### Your instructions
Give back the entries exactly, ending with the "achten, ansprechende und qualitativ" line.

Stored entries:
---*---

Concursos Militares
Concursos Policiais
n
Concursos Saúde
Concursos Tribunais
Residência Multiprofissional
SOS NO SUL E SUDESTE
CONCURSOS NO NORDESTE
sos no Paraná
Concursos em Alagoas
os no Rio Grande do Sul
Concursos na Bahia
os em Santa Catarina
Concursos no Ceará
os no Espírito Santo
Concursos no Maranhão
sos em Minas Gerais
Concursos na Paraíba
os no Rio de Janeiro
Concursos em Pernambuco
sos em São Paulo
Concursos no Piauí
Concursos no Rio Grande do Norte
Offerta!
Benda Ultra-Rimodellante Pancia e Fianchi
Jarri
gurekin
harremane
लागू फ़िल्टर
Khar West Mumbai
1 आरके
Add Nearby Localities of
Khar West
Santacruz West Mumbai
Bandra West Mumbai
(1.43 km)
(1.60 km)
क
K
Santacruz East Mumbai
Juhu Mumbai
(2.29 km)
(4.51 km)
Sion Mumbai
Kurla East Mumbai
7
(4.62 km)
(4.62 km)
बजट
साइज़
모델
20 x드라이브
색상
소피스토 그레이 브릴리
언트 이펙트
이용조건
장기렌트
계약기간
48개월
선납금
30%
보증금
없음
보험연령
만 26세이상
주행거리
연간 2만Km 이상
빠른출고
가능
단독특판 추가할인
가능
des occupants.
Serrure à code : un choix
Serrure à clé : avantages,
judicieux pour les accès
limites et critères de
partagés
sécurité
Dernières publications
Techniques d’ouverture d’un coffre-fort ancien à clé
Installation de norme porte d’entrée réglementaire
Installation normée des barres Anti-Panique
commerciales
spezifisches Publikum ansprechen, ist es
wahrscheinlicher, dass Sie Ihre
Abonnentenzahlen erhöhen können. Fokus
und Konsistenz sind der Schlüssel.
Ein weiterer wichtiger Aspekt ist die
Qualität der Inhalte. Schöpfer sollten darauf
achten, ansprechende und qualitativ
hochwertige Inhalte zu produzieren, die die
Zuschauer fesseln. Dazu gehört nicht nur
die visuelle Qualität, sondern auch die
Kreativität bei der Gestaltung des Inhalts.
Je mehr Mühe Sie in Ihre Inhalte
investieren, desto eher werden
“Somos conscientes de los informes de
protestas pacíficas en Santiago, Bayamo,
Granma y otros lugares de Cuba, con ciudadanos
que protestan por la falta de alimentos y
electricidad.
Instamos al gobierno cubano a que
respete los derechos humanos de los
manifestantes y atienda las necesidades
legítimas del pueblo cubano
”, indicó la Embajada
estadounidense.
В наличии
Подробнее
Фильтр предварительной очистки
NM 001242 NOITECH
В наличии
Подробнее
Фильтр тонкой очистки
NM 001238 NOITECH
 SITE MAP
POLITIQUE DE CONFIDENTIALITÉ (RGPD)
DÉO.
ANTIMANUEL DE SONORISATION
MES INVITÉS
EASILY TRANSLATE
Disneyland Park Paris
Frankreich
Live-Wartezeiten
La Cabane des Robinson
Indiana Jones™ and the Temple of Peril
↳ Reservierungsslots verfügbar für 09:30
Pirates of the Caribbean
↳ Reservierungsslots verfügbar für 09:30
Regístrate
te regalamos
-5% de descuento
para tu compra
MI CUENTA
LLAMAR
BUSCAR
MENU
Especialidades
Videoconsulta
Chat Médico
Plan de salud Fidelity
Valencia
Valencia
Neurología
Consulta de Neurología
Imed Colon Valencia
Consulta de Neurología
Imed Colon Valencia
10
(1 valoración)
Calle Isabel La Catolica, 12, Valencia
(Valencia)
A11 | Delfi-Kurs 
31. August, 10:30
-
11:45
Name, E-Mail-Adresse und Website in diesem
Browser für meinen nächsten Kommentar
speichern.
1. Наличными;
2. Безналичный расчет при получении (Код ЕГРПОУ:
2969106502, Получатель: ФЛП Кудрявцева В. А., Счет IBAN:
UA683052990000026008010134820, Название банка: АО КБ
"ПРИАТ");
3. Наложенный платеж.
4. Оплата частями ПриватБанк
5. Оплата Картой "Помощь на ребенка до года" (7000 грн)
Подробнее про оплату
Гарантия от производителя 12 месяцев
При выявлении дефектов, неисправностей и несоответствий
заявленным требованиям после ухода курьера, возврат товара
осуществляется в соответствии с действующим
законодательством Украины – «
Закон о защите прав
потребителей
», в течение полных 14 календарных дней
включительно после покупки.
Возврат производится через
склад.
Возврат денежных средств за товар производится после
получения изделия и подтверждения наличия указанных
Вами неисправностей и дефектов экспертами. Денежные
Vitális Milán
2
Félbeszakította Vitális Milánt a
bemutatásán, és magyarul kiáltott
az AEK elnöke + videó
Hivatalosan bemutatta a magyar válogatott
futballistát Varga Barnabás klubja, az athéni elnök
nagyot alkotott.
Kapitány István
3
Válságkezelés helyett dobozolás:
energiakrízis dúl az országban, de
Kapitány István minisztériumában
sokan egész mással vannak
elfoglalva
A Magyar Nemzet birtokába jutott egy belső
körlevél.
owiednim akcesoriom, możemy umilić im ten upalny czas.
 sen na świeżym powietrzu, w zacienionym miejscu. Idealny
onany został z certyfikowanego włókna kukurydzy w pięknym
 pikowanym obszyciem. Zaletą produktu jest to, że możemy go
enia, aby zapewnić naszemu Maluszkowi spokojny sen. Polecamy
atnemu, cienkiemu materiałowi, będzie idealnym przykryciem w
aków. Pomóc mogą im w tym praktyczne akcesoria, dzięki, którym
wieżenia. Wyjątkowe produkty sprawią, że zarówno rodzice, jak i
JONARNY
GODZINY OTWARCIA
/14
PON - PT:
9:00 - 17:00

---*---

### Written answer
Concursos Militares
Concursos Policiais
n
Concursos Saúde
Concursos Tribunais
Residência Multiprofissional
SOS NO SUL E SUDESTE
CONCURSOS NO NORDESTE
sos no Paraná
Concursos em Alagoas
os no Rio Grande do Sul
Concursos na Bahia
os em Santa Catarina
Concursos no Ceará
os no Espírito Santo
Concursos no Maranhão
sos em Minas Gerais
Concursos na Paraíba
os no Rio de Janeiro
Concursos em Pernambuco
sos em São Paulo
Concursos no Piauí
Concursos no Rio Grande do Norte
Offerta!
Benda Ultra-Rimodellante Pancia e Fianchi
Jarri
gurekin
harremane
लागू फ़िल्टर
Khar West Mumbai
1 आरके
Add Nearby Localities of
Khar West
Santacruz West Mumbai
Bandra West Mumbai
(1.43 km)
(1.60 km)
क
K
Santacruz East Mumbai
Juhu Mumbai
(2.29 km)
(4.51 km)
Sion Mumbai
Kurla East Mumbai
7
(4.62 km)
(4.62 km)
बजट
साइज़
모델
20 x드라이브
색상
소피스토 그레이 브릴리
언트 이펙트
이용조건
장기렌트
계약기간
48개월
선납금
30%
보증금
없음
보험연령
만 26세이상
주행거리
연간 2만Km 이상
빠른출고
가능
단독특판 추가할인
가능
des occupants.
Serrure à code : un choix
Serrure à clé : avantages,
judicieux pour les accès
limites et critères de
partagés
sécurité
Dernières publications
Techniques d’ouverture d’un coffre-fort ancien à clé
Installation de norme porte d’entrée réglementaire
Installation normée des barres Anti-Panique
commerciales
spezifisches Publikum ansprechen, ist es
wahrscheinlicher, dass Sie Ihre
Abonnentenzahlen erhöhen können. Fokus
und Konsistenz sind der Schlüssel.
Ein weiterer wichtiger Aspekt ist die
Qualität der Inhalte. Schöpfer sollten darauf
achten, ansprechende und qualitativ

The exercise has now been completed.